INFORMATION GIVEN below:
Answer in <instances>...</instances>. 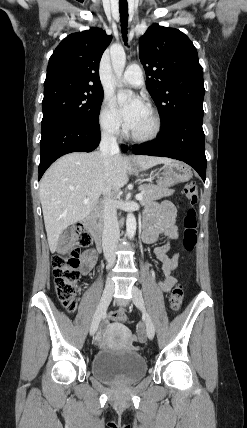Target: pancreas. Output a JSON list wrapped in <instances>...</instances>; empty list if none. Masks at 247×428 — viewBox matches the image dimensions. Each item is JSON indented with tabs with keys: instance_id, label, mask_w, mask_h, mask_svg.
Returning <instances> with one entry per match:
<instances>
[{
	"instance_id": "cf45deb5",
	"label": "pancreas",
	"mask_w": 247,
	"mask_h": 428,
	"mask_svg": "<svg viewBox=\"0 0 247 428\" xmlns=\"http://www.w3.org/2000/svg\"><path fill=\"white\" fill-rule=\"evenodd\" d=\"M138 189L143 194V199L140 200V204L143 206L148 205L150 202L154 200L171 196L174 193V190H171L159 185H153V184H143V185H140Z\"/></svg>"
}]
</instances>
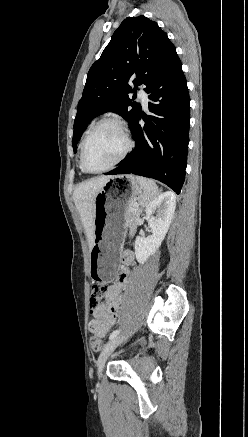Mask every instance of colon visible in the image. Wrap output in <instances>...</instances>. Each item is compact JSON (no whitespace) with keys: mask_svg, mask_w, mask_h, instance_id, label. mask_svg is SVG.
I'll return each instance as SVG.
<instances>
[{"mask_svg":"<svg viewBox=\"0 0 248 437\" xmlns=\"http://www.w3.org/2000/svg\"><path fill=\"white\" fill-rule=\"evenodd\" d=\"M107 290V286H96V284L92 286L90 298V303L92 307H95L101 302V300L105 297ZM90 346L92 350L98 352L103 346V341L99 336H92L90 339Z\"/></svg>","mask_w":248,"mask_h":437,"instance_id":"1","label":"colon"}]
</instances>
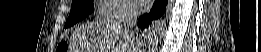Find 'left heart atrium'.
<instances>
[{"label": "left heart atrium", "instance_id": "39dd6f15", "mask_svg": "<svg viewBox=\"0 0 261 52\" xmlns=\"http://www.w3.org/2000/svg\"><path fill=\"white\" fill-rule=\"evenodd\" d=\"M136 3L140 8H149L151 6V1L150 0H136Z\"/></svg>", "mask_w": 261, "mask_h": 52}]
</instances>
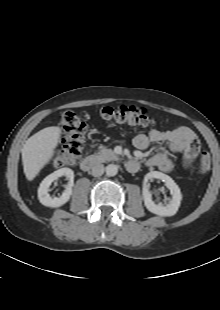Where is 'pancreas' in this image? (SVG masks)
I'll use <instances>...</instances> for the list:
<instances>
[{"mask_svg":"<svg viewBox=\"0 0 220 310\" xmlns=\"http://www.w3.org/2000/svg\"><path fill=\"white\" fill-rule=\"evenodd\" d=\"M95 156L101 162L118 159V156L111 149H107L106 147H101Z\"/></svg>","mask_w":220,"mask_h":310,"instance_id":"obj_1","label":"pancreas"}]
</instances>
End of INFORMATION GIVEN.
GOAL OF THE EXERCISE. Nothing but the lines from the line containing "Mask every instance" through the last line of the records above should be written out, exactly and without the pictures.

EXPECTED ANSWER.
Mask every instance of colon visible in the image. Wrap output in <instances>...</instances>. Each item is compact JSON (no whitespace) with keys: mask_svg, mask_w, mask_h, instance_id, label. mask_svg is SVG.
I'll return each instance as SVG.
<instances>
[{"mask_svg":"<svg viewBox=\"0 0 248 437\" xmlns=\"http://www.w3.org/2000/svg\"><path fill=\"white\" fill-rule=\"evenodd\" d=\"M107 290V286H96V284L92 286L90 298V303L92 307H95L101 302V300L105 297ZM90 346L92 350L98 352L103 346V341L99 336H92L90 339Z\"/></svg>","mask_w":248,"mask_h":437,"instance_id":"1","label":"colon"}]
</instances>
Find 'left heart atrium'.
<instances>
[{"label": "left heart atrium", "instance_id": "39dd6f15", "mask_svg": "<svg viewBox=\"0 0 261 52\" xmlns=\"http://www.w3.org/2000/svg\"><path fill=\"white\" fill-rule=\"evenodd\" d=\"M136 3L140 8H149L151 6V1L150 0H136Z\"/></svg>", "mask_w": 261, "mask_h": 52}]
</instances>
Where is 'pancreas' in this image? (SVG masks)
I'll use <instances>...</instances> for the list:
<instances>
[{"mask_svg":"<svg viewBox=\"0 0 220 310\" xmlns=\"http://www.w3.org/2000/svg\"><path fill=\"white\" fill-rule=\"evenodd\" d=\"M95 156L101 162L118 159V156L111 149H107L106 147H101Z\"/></svg>","mask_w":220,"mask_h":310,"instance_id":"obj_1","label":"pancreas"}]
</instances>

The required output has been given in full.